1. Pecahnya gelembung cairan sinovial: Saat Anda menggelengkan kepala dari sisi ke sisi, Anda dapat mengguncang cairan sinovial pada sendi serviks yang mengandung gas yang dapat larut. Di bawah tekanan negatif dari rongga sendi, gas dalam cairan sinovial akan digasifikasi menjadi gelembung, dan ketika tekanan meningkat hingga tingkat tertentu dan gelembung pecah, leher akan mengeluarkan bunyi berderak.

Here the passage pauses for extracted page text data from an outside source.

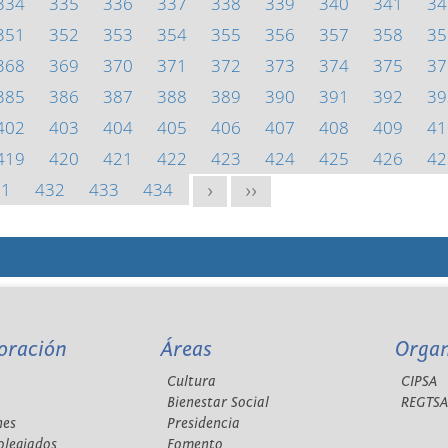
334
335
336
337
338
339
340
341
34
351
352
353
354
355
356
357
358
35
368
369
370
371
372
373
374
375
37
385
386
387
388
389
390
391
392
39
402
403
404
405
406
407
408
409
41
419
420
421
422
423
424
425
426
42
31
432
433
434
>
>>
oración
Áreas
Orga
Cultura
CIPSA
Bienestar Social
REGTS
nes
Presidencia
olegiados
Fomento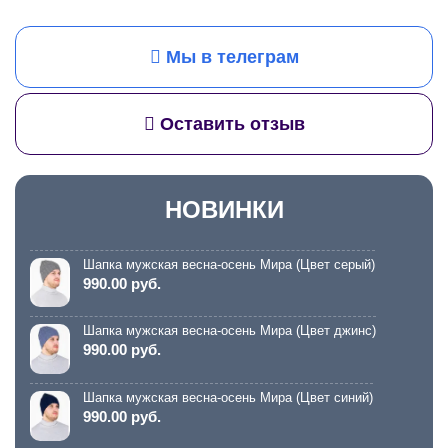
Мы в телеграм
Оставить отзыв
НОВИНКИ
Шапка мужская весна-осень Мира (Цвет серый)
990.00 руб.
Шапка мужская весна-осень Мира (Цвет джинс)
990.00 руб.
Шапка мужская весна-осень Мира (Цвет синий)
990.00 руб.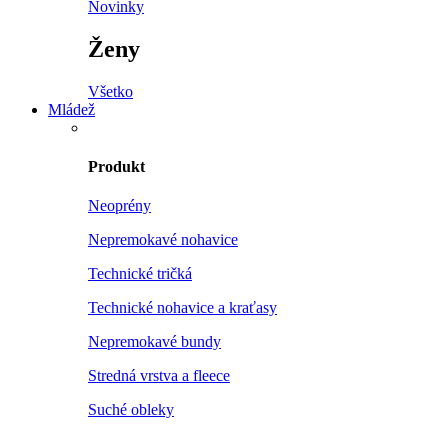
Novinky
Ženy
Všetko
Mládež
Produkt
Neoprény
Nepremokavé nohavice
Technické tričká
Technické nohavice a kraťasy
Nepremokavé bundy
Stredná vrstva a fleece
Suché obleky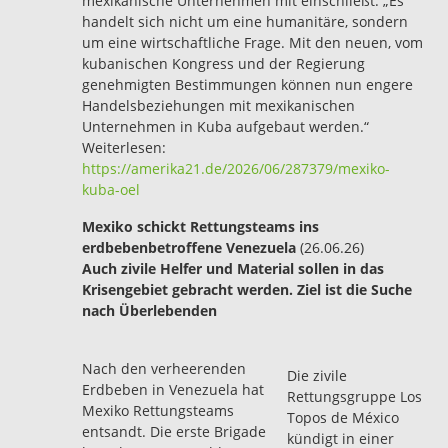
mexikanische Unternehmen mit einschließt. „Es
handelt sich nicht um eine humanitäre, sondern
um eine wirtschaftliche Frage. Mit den neuen, vom
kubanischen Kongress und der Regierung
genehmigten Bestimmungen können nun engere
Handelsbeziehungen mit mexikanischen
Unternehmen in Kuba aufgebaut werden.“
Weiterlesen:
https://amerika21.de/2026/06/287379/mexiko-
kuba-oel
Mexiko schickt Rettungsteams ins
erdbebenbetroffene Venezuela
(26.06.26)
Auch zivile Helfer und Material sollen in das
Krisengebiet gebracht werden. Ziel ist die Suche
nach Überlebenden
Nach den verheerenden
Die zivile
Erdbeben in Venezuela hat
Rettungsgruppe Los
Mexiko Rettungsteams
Topos de México
entsandt. Die erste Brigade
kündigt in einer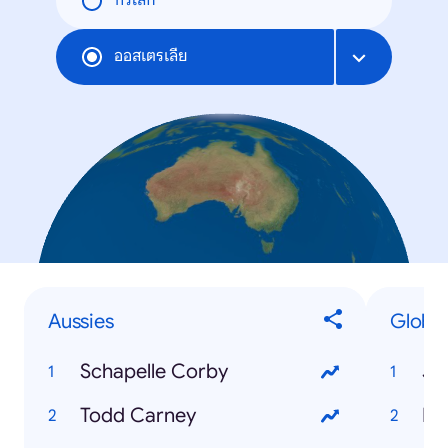
ทั่วโลก
ออสเตรเลีย
Aussies
Global
Schapelle Corby
Je
Todd Carney
Mi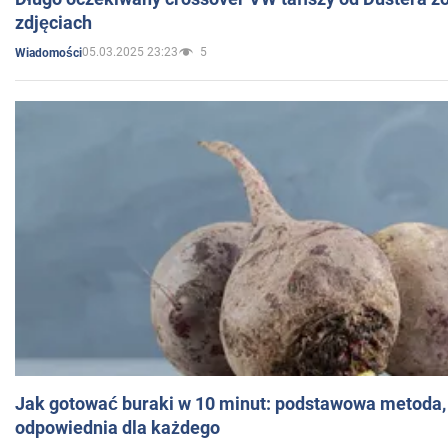
zdjęciach
05.03.2025 23:23
5
Wiadomości
Jak gotować buraki w 10 minut: podstawowa metoda, 
odpowiednia dla każdego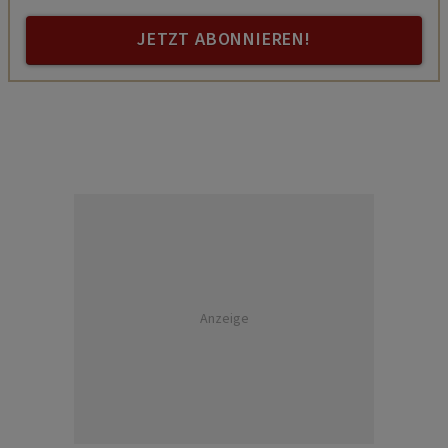
JETZT ABONNIEREN!
Anzeige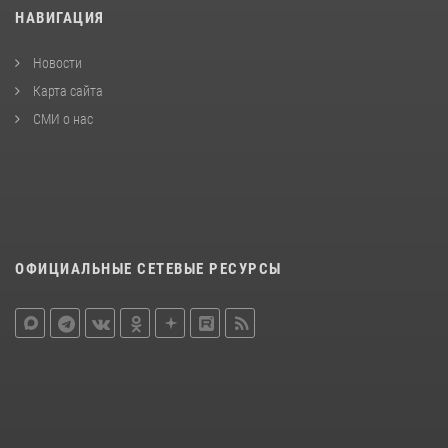
НАВИГАЦИЯ
Новости
Карта сайта
СМИ о нас
ОФИЦИАЛЬНЫЕ СЕТЕВЫЕ РЕСУРСЫ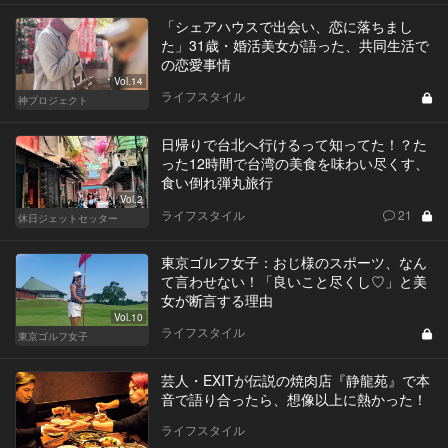
「シェアハウスで出会い、恋に落ちまし
た」31歳・婚活美女が語った、共同生活で
の恋愛事情
Vol.14
ライフスタイル
神プロジェクト
日帰りで台北へ行けるって知ってた！？た
った12時間で台湾の美食を味わい尽くす、
食い倒れ弾丸旅行
Vol.2
ライフスタイル
21
休日ジェットセッター
東京ゴルフ女子：おじ様のスポーツ、なん
て言わせない！「良いこと尽くし♡」と美
女が断言する理由
Vol.10
ライフスタイル
東京ゴルフ女子
芸人・EXITが伝説の焼肉店『静龍苑』で本
音で語り合ったら、想像以上に熱かった！
ライフスタイル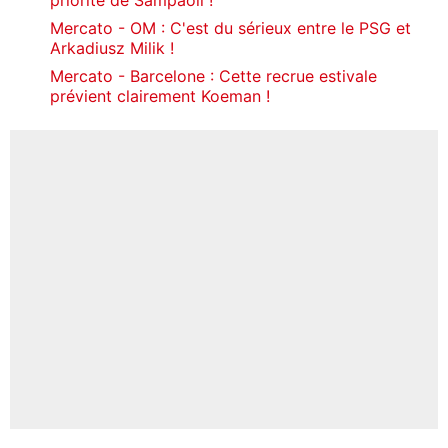
Mercato - OM : C'est du sérieux entre le PSG et
Arkadiusz Milik !
Mercato - Barcelone : Cette recrue estivale
prévient clairement Koeman !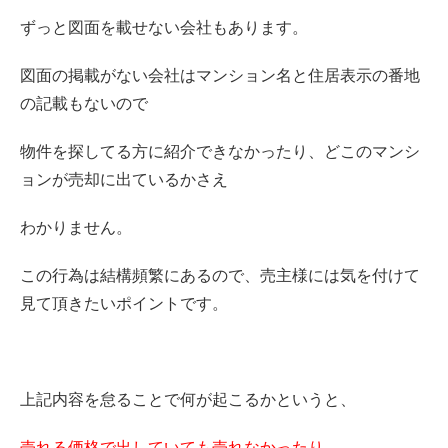
ずっと図面を載せない会社もあります。
図面の掲載がない会社はマンション名と住居表示の番地
の記載もないので
物件を探してる方に紹介できなかったり、どこのマンシ
ョンが売却に出ているかさえ
わかりません。
この行為は結構頻繁にあるので、売主様には気を付けて
見て頂きたいポイントです。
上記内容を怠ることで何が起こるかというと、
売れる価格で出していても売れなかったり、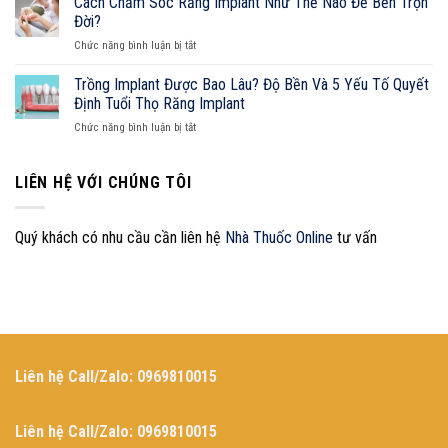
Cách Chăm Sóc Răng Implant Như Thế Nào Để Bền Trọn
Lý
Implant
Diện
Đời?
Và
Có
Từ
Cẩm
ở
Chức năng bình luận bị tắt
Đắt
A-
Nang
Cách
Không?
Z
Sở
Chăm
Trồng Implant Được Bao Lâu? Độ Bền Và 5 Yếu Tố Quyết
Hữu
Sóc
Định Tuổi Thọ Răng Implant
Nụ
Răng
Cười
ở
Chức năng bình luận bị tắt
Implant
Hoàn
Trồng
Như
Hảo
Implant
Thế
Được
LIÊN HỆ VỚI CHÚNG TÔI
Nào
Bao
Để
Lâu?
Bền
Độ
Trọn
Quý khách có nhu cầu cần liên hệ
Nhà Thuốc Online
tư vấn
Bền
Đời?
Và
5
Yếu
Tố
Quyết
Định
Tuổi
Liên hệ Call/Zalo: 0969810015
Thọ
Răng
Implant
Liên hệ Call/Zalo: 0969810015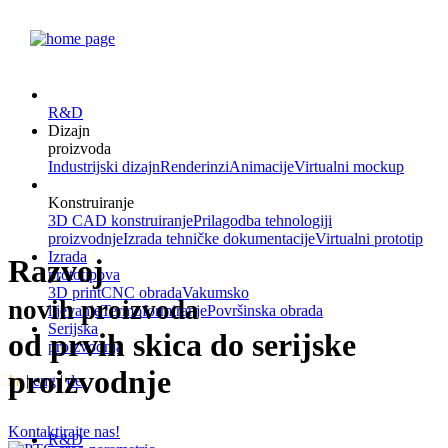
R&D
Dizajn
proizvoda
Industrijski dizajn
Renderinzi
Animacije
Virtualni mockup
Konstruiranje
3D CAD konstruiranje
Prilagodba tehnologiji
proizvodnje
Izrada tehničke dokumentacije
Virtualni prototip
Izrada
Razvoj
prototipova
3D print
CNC obrada
Vakumsko
novih proizvoda
lijevanje
Termoformiranje
Površinska obrada
Serijska
od prvih skica do serijske
proizvodnja
proizvodnje
hr
|
eng
|
de
Kontaktirajte nas!
R&D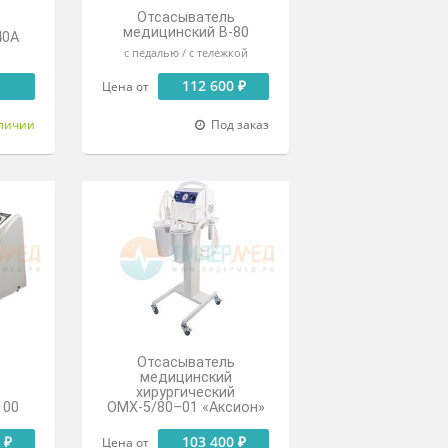
Отсасыватель
Отсасыватель
медицинский В-80
ицинский В-40А
дренажный
с педалью / с тележкой
109 900 ₽
112 600 ₽
Цена от
В наличии
Под заказ
азать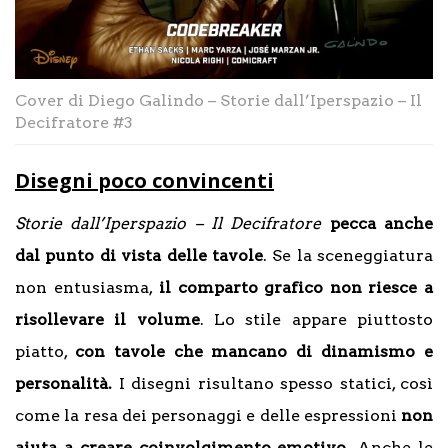
Cover di Diego Galindo – Storie dall’Iperspazio – Il
Decifratore #3
Disegni poco convincenti
Storie dall’Iperspazio – Il Decifratore
pecca anche
dal punto di vista delle tavole
. Se la sceneggiatura
non entusiasma,
il comparto grafico non riesce a
risollevare il volume
. Lo stile appare piuttosto
piatto,
con tavole che mancano di dinamismo e
personalità.
I disegni risultano spesso statici, così
come la resa dei personaggi e delle espressioni
non
aiuta a creare coinvolgimento emotivo.
Anche le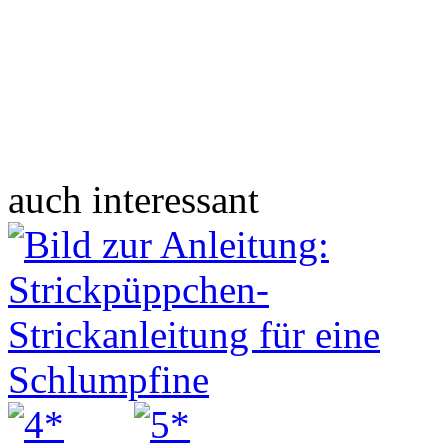
auch interessant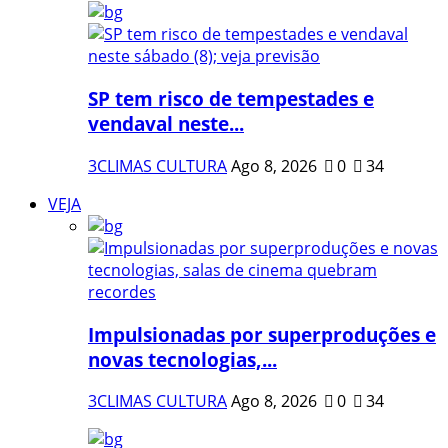
SP tem risco de tempestades e
vendaval neste...
3CLIMAS CULTURA
Ago 8, 2026
0
34
VEJA
Impulsionadas por superproduções e
novas tecnologias,...
3CLIMAS CULTURA
Ago 8, 2026
0
34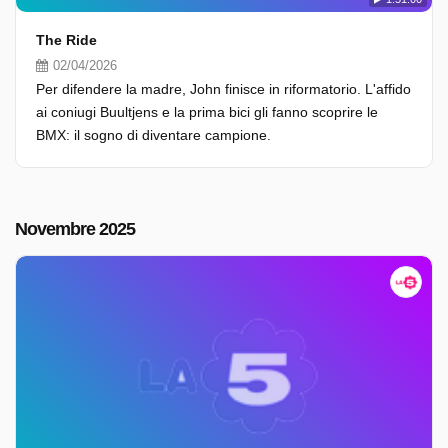
The Ride
02/04/2026
Per difendere la madre, John finisce in riformatorio. L'affido
ai coniugi Buultjens e la prima bici gli fanno scoprire le
BMX: il sogno di diventare campione.
Novembre 2025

2. Pengapuran ligamen: Ligamen pada tulang leher yang mengalami pengapuran akan tertarik ketika kepala digoyangkan dari sisi ke sisi, karena elastisitas ligamen menurun dan kekerasannya meningkat, sehingga leher akan mengeluarkan bunyi berderak.
3. Dislokasi semu sendi kecil: biasanya setiap ruas tulang belakang di belakang ruas tulang leher memiliki dua sendi kecil berbentuk tumpukan ubin, jika sendi kecil terlalu aktif saat menggelengkan kepala dari satu sisi ke sisi lain, mengakibatkan dislokasi semu pada sendi kecil, leher juga akan mengeluarkan bunyi gemeretak.
Jika leher Anda bergetar ketika Anda menggelengkan kepala dari sisi ke sisi, Anda harus pergi ke rumah sakit biasa tepat waktu untuk mengetahui penyebab penyakit dan memilih metode pengobatan yang sesuai di bawah bimbingan dokter profesional.